■ EXERCISE BRIEF: Using the data below, return every line that holds the word "beli".

[Saved data entries]
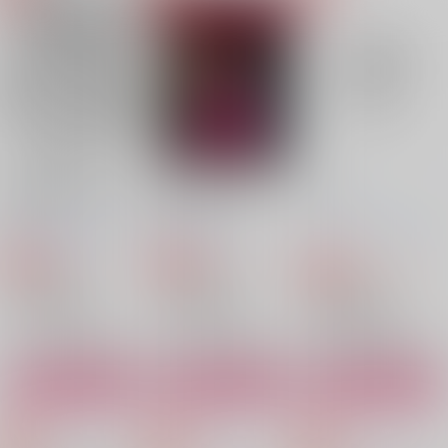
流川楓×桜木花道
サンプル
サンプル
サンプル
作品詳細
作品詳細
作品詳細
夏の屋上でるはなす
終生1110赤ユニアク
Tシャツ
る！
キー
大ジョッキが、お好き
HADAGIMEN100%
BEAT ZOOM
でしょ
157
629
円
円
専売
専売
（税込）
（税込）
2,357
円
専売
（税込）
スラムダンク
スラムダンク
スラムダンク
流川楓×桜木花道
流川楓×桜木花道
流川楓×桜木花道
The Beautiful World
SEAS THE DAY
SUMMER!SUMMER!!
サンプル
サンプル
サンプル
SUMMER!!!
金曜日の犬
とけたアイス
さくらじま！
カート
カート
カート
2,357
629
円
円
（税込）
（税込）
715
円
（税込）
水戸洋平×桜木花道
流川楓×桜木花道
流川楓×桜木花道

...

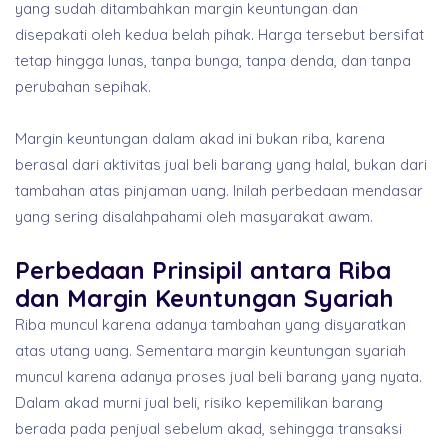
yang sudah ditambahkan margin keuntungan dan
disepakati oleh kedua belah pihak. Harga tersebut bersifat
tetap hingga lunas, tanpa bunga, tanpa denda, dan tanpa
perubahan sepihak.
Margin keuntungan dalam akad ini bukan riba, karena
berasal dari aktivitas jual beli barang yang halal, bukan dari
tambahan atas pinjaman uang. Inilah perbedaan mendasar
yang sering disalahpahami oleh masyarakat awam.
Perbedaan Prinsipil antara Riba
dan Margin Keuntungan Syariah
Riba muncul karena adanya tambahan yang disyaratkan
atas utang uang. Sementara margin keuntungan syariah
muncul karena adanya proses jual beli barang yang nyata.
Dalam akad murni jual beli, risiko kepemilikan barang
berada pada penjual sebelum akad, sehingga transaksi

■ SOLUTION:
berasal dari aktivitas jual beli barang yang halal, bukan dari
muncul karena adanya proses jual beli barang yang nyata.
Dalam akad murni jual beli, risiko kepemilikan barang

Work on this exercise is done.